◆ Exercise description ◆
Keep to one stretch of the data below, the lines from the one with "jn winkelmandje" up to and including the one with "Over The Calf", and return that stretch exactly.

◆ Exercise data ◆

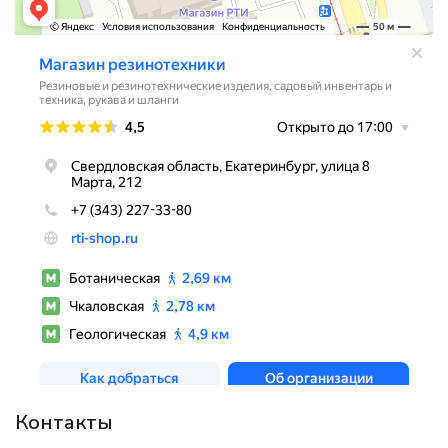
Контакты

--

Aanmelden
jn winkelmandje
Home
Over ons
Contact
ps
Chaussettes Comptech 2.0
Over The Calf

◆ Response below ◆
jn winkelmandje
Home
Over ons
Contact
ps
Chaussettes Comptech 2.0
Over The Calf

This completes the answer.